Governments in various countries, states, provinces, territories, and cities use different types of green industrial policy. Distinct policy instruments lead to several outcomes. Examples include sunrise and sunset policies, subsidies, research and development, local content requirements, feed-in tariffs, tax credits, export restrictions, consumer mandates, green public procurement rules, and renewable portfolio standards.

Versus industrial policy

GIP and industrial policy (IP) have similarities. Both seek to promote the development of industries and the creation of new technology. Each approach also involves government intervention in the economy to address economic issues and market failures. Both use similar policy approaches, like research and development subsidies and tax credits. Further, they face comparable risks, such as implementation failure that occurs when the government fails to monitor the policy adequately. Additionally, the two are related because policymakers can use information from past IP when they design and implement GIP. Policymakers can apply policy learning and lesson drawing from the failures and successes of IP to GIP to lower its risks. For example, an important lesson from IP is that what works for one region will not necessarily work for another, so policymakers cannot directly adopt policy from a different region because it must address an area's local context to ensure success. Overall, the two approaches have many things in common.

However, GIP differs significantly from IP because it addresses environmental concerns, whereas IP does not. The current economy focuses on private benefits, such as immediate profitability, rather than social benefits, like reducing pollution. Since green investment has less private benefits than social benefits, GIP deals with the unique commitment problem that green investment profitability is highly uncertain, so firms are reluctant to invest. As a result, governments use GIP to promote green investments. Future environmental policy success, like carbon taxation policy, hinges on the future availability of renewable energy. Current investment is the only way to ensure future availability, and GIP addresses this fact. Efficient and accessible green technology will also make it politically easier to adopt future low-carbon policies. Thus, a transition towards a low-carbon economy depends on current investment, and as such, it depends on GIP.

Energy transitions

The persistence of a carbon-based economy has led to environmentally destructive path dependency, and energy transitions are vital to divert from the reliance. Strategic niche management (SNM) offers an opportunity for energy transitions. New, sustainable technologies cannot immediately compete on the market with existing, unsustainable technologies due to path dependency.
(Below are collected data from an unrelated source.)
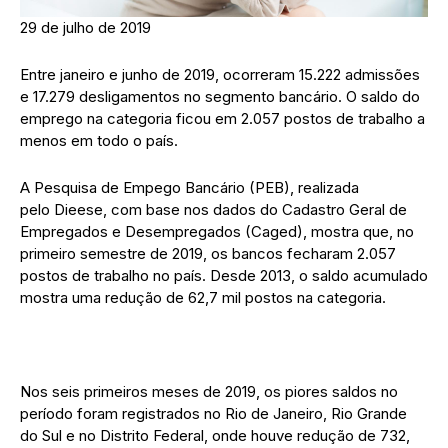
29 de julho de 2019
Entre janeiro e junho de 2019, ocorreram 15.222 admissões
e 17.279 desligamentos no segmento bancário. O saldo do
emprego na categoria ficou em 2.057 postos de trabalho a
menos em todo o país.
A Pesquisa de Empego Bancário (PEB), realizada
pelo Dieese, com base nos dados do Cadastro Geral de
Empregados e Desempregados (Caged), mostra que, no
primeiro semestre de 2019, os bancos fecharam 2.057
postos de trabalho no país. Desde 2013, o saldo acumulado
mostra uma redução de 62,7 mil postos na categoria.
Nos seis primeiros meses de 2019, os piores saldos no
período foram registrados no Rio de Janeiro, Rio Grande
do Sul e no Distrito Federal, onde houve redução de 732,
Green innovations that are not immediately profitable are vital for inducing sustainable development and achieving societal goals of mitigating climate change. Thus, governments must create technological niches and use forms of GIP to subsidize and nurture technological niches to ensure that green innovations develop. Technical niches provide protected space for innovative sustainable development that co-evolves with user practices, regulatory structures, and technology. Co-evolutionary dynamics are necessary for successful niche innovation -- multiple actors from multiple layers must work together for sustainable transitions. Social networks are essential for this niche development because numerous stakeholders lead to many points of view, more commitment and resources, and more innovation.

Sustainable urbanization models in cities are examples of SNM. In these instances, municipal governments and social networks help create small-scale testing spaces that allow for technological and social innovation, such as developing electric car technology and encouraging car-sharing. Overall, electric cars have not become a norm in the automobile industry. However, if a technological niche successfully emerges in the market, it can transform into a market niche and solidify its place in the industry and the socio-technical regime. In turn, the regime, or industry, influences the landscape, which can change the economic climate and induce sustainable energy transitions. Therefore, SNM and GIP can break path dependency and solidify the place of green technologies in markets and society.
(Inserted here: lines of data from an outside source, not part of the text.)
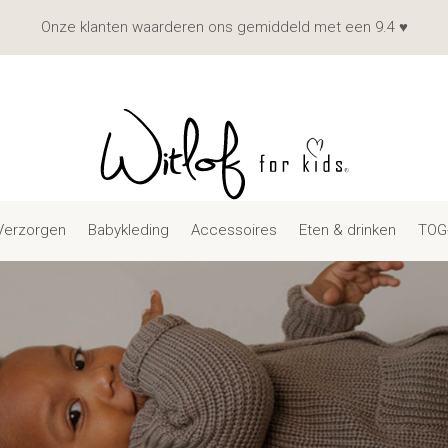
Onze klanten waarderen ons gemiddeld met een 9.4 ♥
Verzorgen
Babykleding
Accessoires
Eten & drinken
TOG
Green industrial policy can induce a green spiral and can also break path dependency. Economists view carbon pricing as the most compelling approach to the mitigation of climate change, but their opinion ignores the political cost of the radical adoption of carbon pricing and its lack of political feasibility. Consequently, the immediate adoption of carbon pricing often fails, and carbon pricing schemes often adapt to the demands of the polluters, which makes them ineffective. GIP addresses the issue of a lack of political feasibility through green spiral.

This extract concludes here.